Hermasa sólo podría haber llegado a lo más alto en Vigo. Nuestra empresa es la consecuencia de un carácter emprendedor y tecnológico, pero también el resultado de un entorno natural y económico de más de dos mil años de antigüedad. En esta esquina del continente europeo, al borde del océano, la Naturaleza configuró unas rías abrigadas del Atlántico por las que afloraban inmensos caladeros de sardina. Los castrexos, pueblos prerromanos, ya habían creado una pequeña industria alrededor del pescado en el siglo II a. de C.

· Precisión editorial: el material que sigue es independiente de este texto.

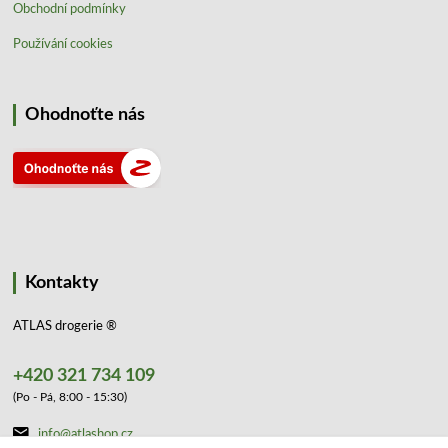
Obchodní podmínky
Používání cookies
Ohodnoťte nás
Kontakty
ATLAS drogerie ®
+420 321 734 109
(Po - Pá, 8:00 - 15:30)
info@atlashop.cz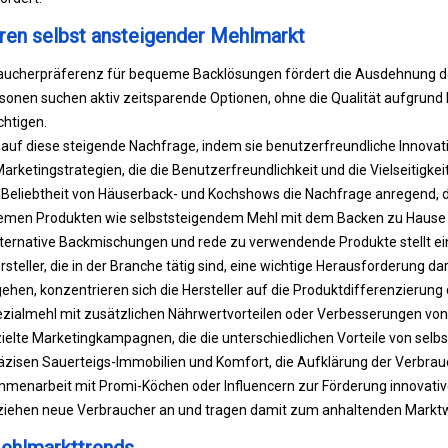
en selbst ansteigender Mehlmarkt
ucherpräferenz für bequeme Backlösungen fördert die Ausdehnung de
sonen suchen aktiv zeitsparende Optionen, ohne die Qualität aufgrund
chtigen.
n auf diese steigende Nachfrage, indem sie benutzerfreundliche Innova
arketingstrategien, die die Benutzerfreundlichkeit und die Vielseitigke
de Beliebtheit von Häuserback- und Kochshows die Nachfrage anregend, 
equemen Produkten wie selbststeigendem Mehl mit dem Backen zu Hause
lternative Backmischungen und rede zu verwendende Produkte stellt ei
teller, die in der Branche tätig sind, eine wichtige Herausforderung da
en, konzentrieren sich die Hersteller auf die Produktdifferenzierung 
zialmehl mit zusätzlichen Nährwertvorteilen oder Verbesserungen vo
zielte Marketingkampagnen, die die unterschiedlichen Vorteile von sel
räzisen Sauerteigs-Immobilien und Komfort, die Aufklärung der Verbra
menarbeit mit Promi-Köchen oder Influencern zur Förderung innovativ
ziehen neue Verbraucher an und tragen damit zum anhaltenden Markt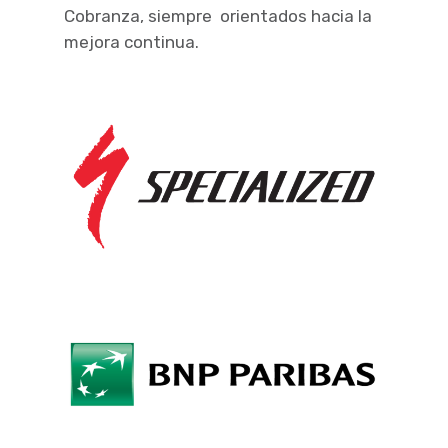
Cobranza, siempre orientados hacia la
mejora continua.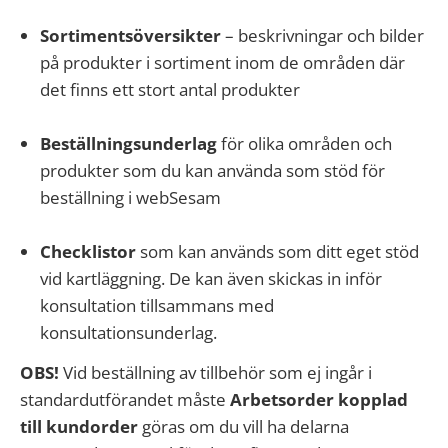
Sortimentsöversikter
– beskrivningar och bilder
på produkter i sortiment inom de områden där
det finns ett stort antal produkter
Beställningsunderlag
för olika områden och
produkter som du kan använda som stöd för
beställning i webSesam
Checklistor
som kan används som ditt eget stöd
vid kartläggning. De kan även skickas in inför
konsultation tillsammans med
konsultationsunderlag.
OBS!
Vid beställning av tillbehör som ej ingår i
standardutförandet måste
Arbetsorder kopplad
till kundorder
göras om du vill ha delarna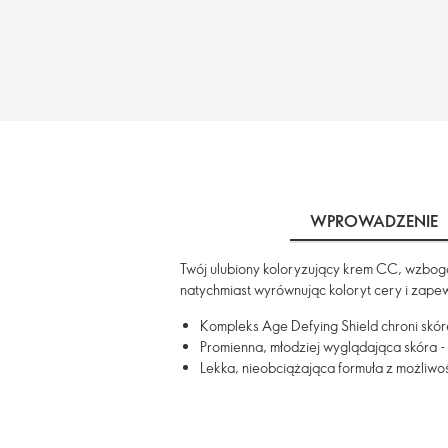
WPROWADZENIE
Twój ulubiony koloryzujący krem CC, wzboga
natychmiast wyrównując koloryt cery i zapew
Kompleks Age Defying Shield chroni skórę
Promienna, młodziej wyglądająca skóra -
Lekka, nieobciążająca formuła z możliwo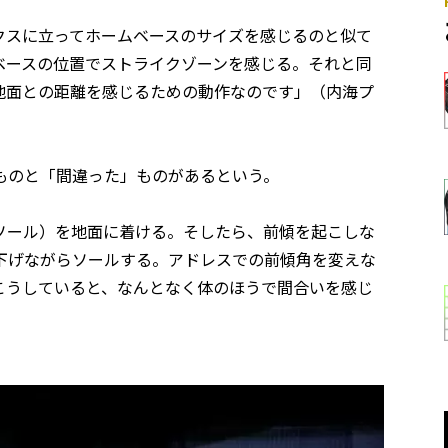
クスに立ってホームベースのサイズを感じるのと似て
ベースの位置でストライクゾーンを感じる。それと同
地面との距離を感じるための動作なのです」（内海プ
ものと「間違った」ものがあるという。
ソール）を地面に着ける。そしたら、前傾を起こしな
下げながらソールする。アドレスでの前傾角を変えな
こうしていると、なんとなく体のほうで間合いを感じ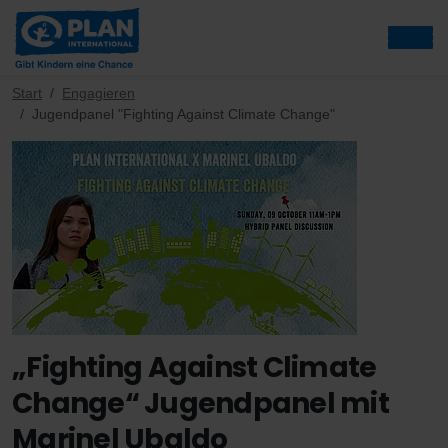
Start
Engagieren
Jugendpanel "Fighting Against Climate Change"
„Fighting Against Climate
Change“ Jugendpanel mit
Marinel Ubaldo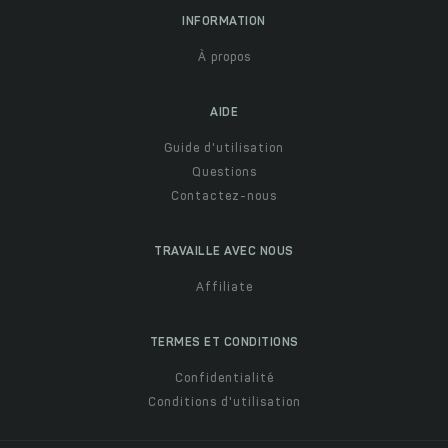
INFORMATION
À propos
AIDE
Guide d'utilisation
Questions
Contactez-nous
TRAVAILLE AVEC NOUS
Affiliate
TERMES ET CONDITIONS
Confidentialité
Conditions d'utilisation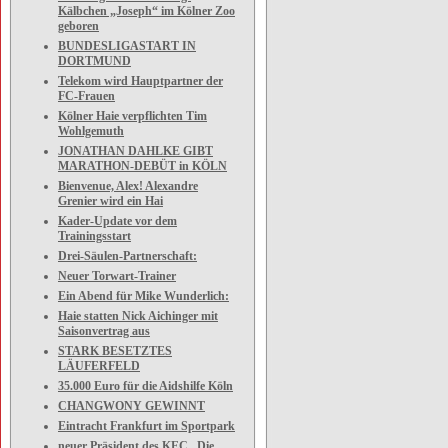
Kälbchen „Joseph“ im Kölner Zoo
geboren
BUNDESLIGASTART IN
DORTMUND
Telekom wird Hauptpartner der
FC-Frauen
Kölner Haie verpflichten Tim
Wohlgemuth
JONATHAN DAHLKE GIBT
MARATHON-DEBÜT in KÖLN
Bienvenue, Alex! Alexandre
Grenier wird ein Hai
Kader-Update vor dem
Trainingsstart
Drei-Säulen-Partnerschaft:
Neuer Torwart-Trainer
Ein Abend für Mike Wunderlich:
Haie statten Nick Aichinger mit
Saisonvertrag aus
STARK BESETZTES
LÄUFERFELD
35.000 Euro für die Aidshilfe Köln
CHANGWONY GEWINNT
Eintracht Frankfurt im Sportpark
neuer Präsident des KEC „Die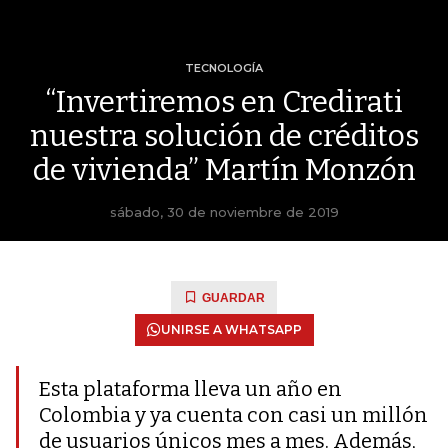
TECNOLOGÍA
“Invertiremos en Credirati
nuestra solución de créditos
de vivienda” Martín Monzón
sábado, 30 de noviembre de 2019
GUARDAR
UNIRSE A WHATSAPP
Esta plataforma lleva un año en
Colombia y ya cuenta con casi un millón
de usuarios únicos mes a mes. Además,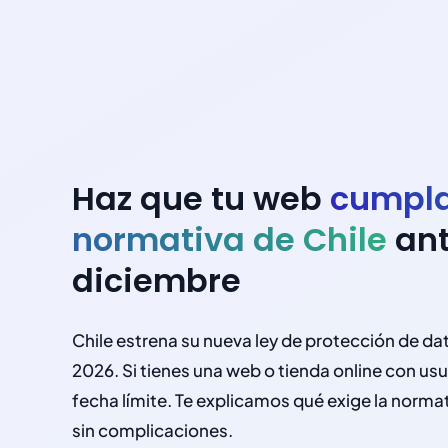
Haz que tu web
cumpla
normativa de Chile
ant
diciembre
Chile estrena su nueva ley de protección de da
2026. Si tienes una web o tienda online con usu
fecha límite. Te explicamos qué exige la norma
sin complicaciones.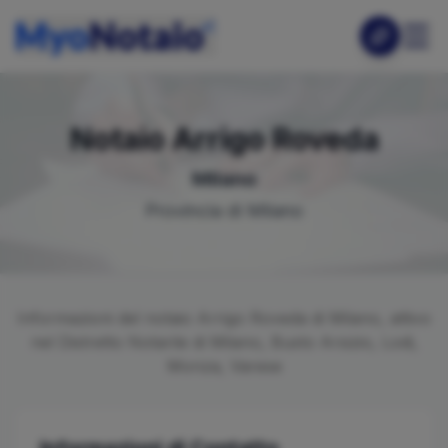
Notaio
Arrigo
Roveda
Milano
Provincia di
Milano
Informazioni del notaio
Arrigo
Roveda
di
Milano
, attivo
nel Distretto Notarile di
Milano, Busto Arsizio, Lodi,
Monza, Varese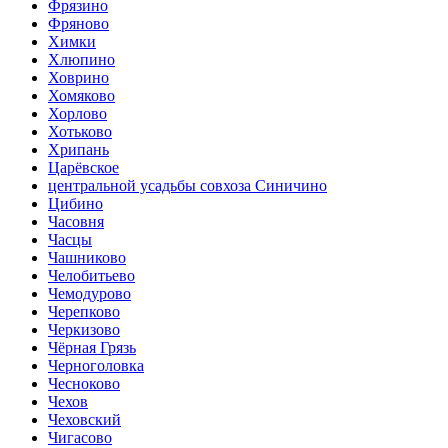
Фрязино
Фряново
Химки
Хлюпино
Ховрино
Хомяково
Хорлово
Хотьково
Хрипань
Царёвское
центральной усадьбы совхоза Синичино
Цибино
Часовня
Часцы
Чашниково
Челобитьево
Чемодурово
Черепково
Черкизово
Чёрная Грязь
Черноголовка
Чесноково
Чехов
Чеховский
Чигасово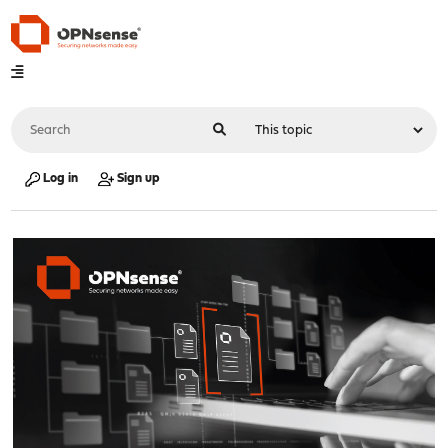
Log in
Sign up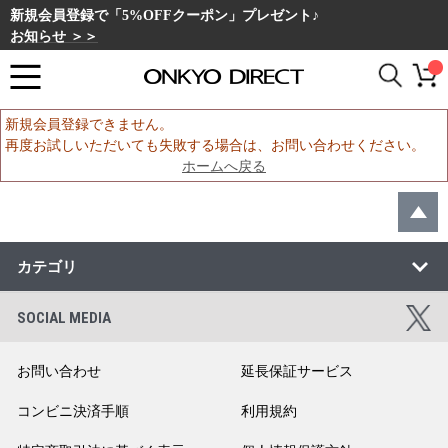
新規会員登録で「5%OFFクーポン」プレゼント♪
お知らせ ＞＞
新規会員登録できません。
再度お試しいただいても失敗する場合は、お問い合わせください。
ホームへ戻る
カテゴリ
SOCIAL MEDIA
お問い合わせ
延長保証サービス
コンビニ決済手順
利用規約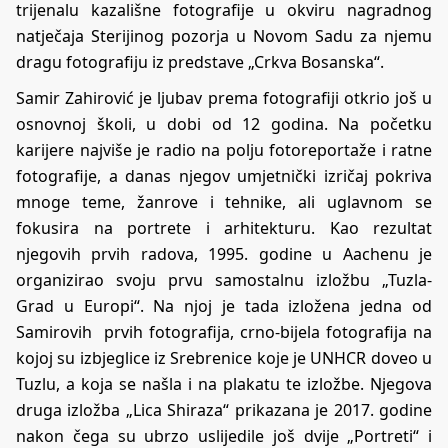
trijenalu kazališne fotografije u okviru nagradnog
natječaja Sterijinog pozorja u Novom Sadu za njemu
dragu fotografiju iz predstave „Crkva Bosanska“.
Samir Zahirović je ljubav prema fotografiji otkrio još u
osnovnoj školi, u dobi od 12 godina. Na početku
karijere najviše je radio na polju fotoreportaže i ratne
fotografije, a danas njegov umjetnički izričaj pokriva
mnoge teme, žanrove i tehnike, ali uglavnom se
fokusira na portrete i arhitekturu. Kao rezultat
njegovih prvih radova, 1995. godine u Aachenu je
organizirao svoju prvu samostalnu izložbu „Tuzla-
Grad u Europi“. Na njoj je tada izložena jedna od
Samirovih prvih fotografija, crno-bijela fotografija na
kojoj su izbjeglice iz Srebrenice koje je UNHCR doveo u
Tuzlu, a koja se našla i na plakatu te izložbe. Njegova
druga izložba „Lica Shiraza“ prikazana je 2017. godine
nakon čega su ubrzo uslijedile još dvije „Portreti“ i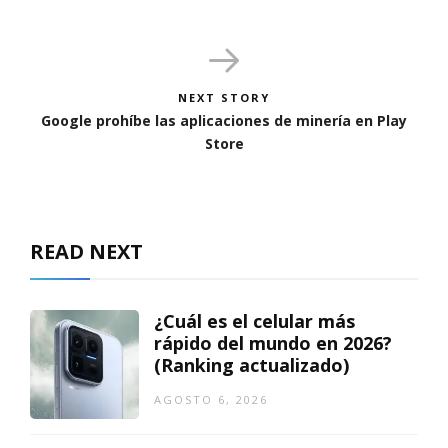
NEXT STORY
Google prohíbe las aplicaciones de minería en Play
Store
READ NEXT
¿Cuál es el celular más
rápido del mundo en 2026?
(Ranking actualizado)
AGOSTO 6, 2026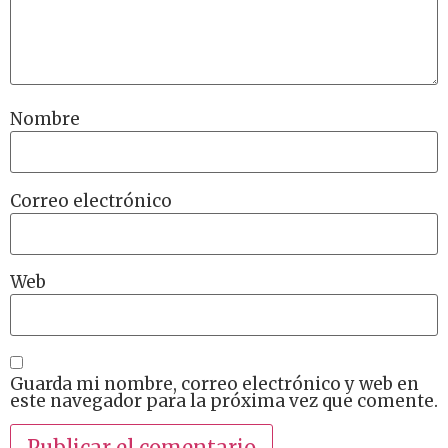
Nombre
Correo electrónico
Web
Guarda mi nombre, correo electrónico y web en
este navegador para la próxima vez que comente.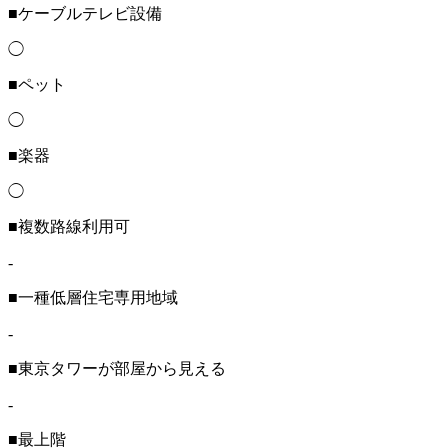
■ケーブルテレビ設備
◯
■ペット
◯
■楽器
◯
■複数路線利用可
-
■一種低層住宅専用地域
-
■東京タワーが部屋から見える
-
■最上階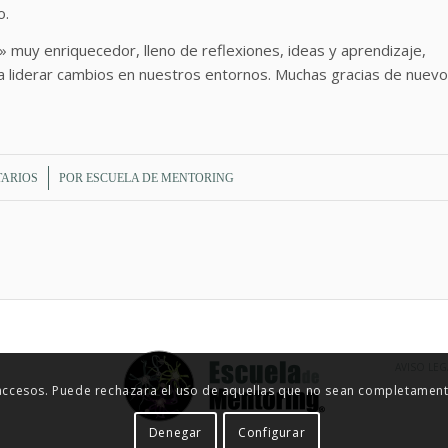
o.
muy enriquecedor, lleno de reflexiones, ideas y aprendizaje,
 liderar cambios en nuestros entornos. Muchas gracias de nuevo
TARIOS
POR
ESCUELA DE MENTORING
AVISO LEG
 accesos. Puede rechazara el uso de aquellas que no sean completamente
Denegar
Configurar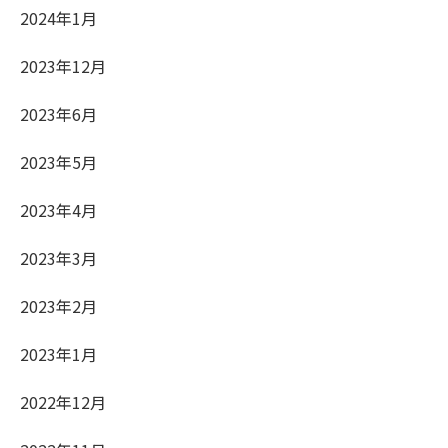
2024年1月
2023年12月
2023年6月
2023年5月
2023年4月
2023年3月
2023年2月
2023年1月
2022年12月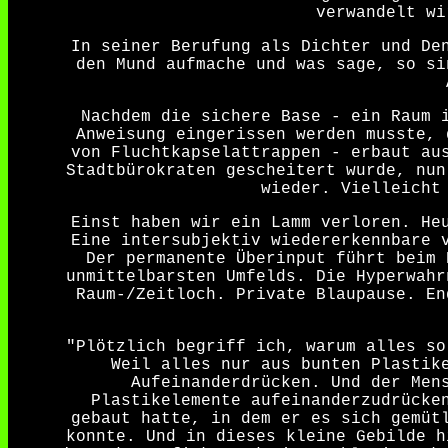
verwandelt wi
In seiner Berufung als Dichter und De
den Mund aufmache und was sage, so si
Nachdem die sichere Base - ein Raum 
Anweisung eingerissen werden musste, 
von Fluchtkapselattrappen - erbaut au
Stadtbürokraten gescheitert wurde, nun
wieder. Vielleicht
Einst haben wir ein Lamm verloren. He
Eine intersubjektiv wiedererkennbare 
Der permanente Überinput führt beim 
unmittelbarsten Umfelds. Die Hyperwahr
Raum-/Zeitloch. Private Blaupause. En
"Plötzlich begriff ich, warum alles so
Weil alles nur aus bunten Plastik
Aufeinanderdrücken. Und der Men
Plastikelemente aufeinanderzudrücke
gebaut hatte, in dem er es sich gemüt
konnte. Und in dieses kleine Gebilde h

En las primeras villas romanas de lo que hoy es la ciudad de Vigo, en el siglo I, se establecieron asentamientos industriales dedicados a la conserva de pescado por el sistema de salazón, asentando una cultura que se ha mantenido hasta hoy. En este espacio privilegiado se levantó el puerto pesquero de Vigo, que hoy es el más importante de Europa y en cuyo perímetro trabajan cada día más de 15.000 personas. En sus cuatro dársenas y cinco lonjas se mueven cada año más de 800.000 toneladas de especies marinas. Una porción de ese pastel de mar está dedicado a la industria conservera de Galicia. A esta actividad se suman los cultivos de mejillón en las rías, que hacen de España el principal productor de Europa.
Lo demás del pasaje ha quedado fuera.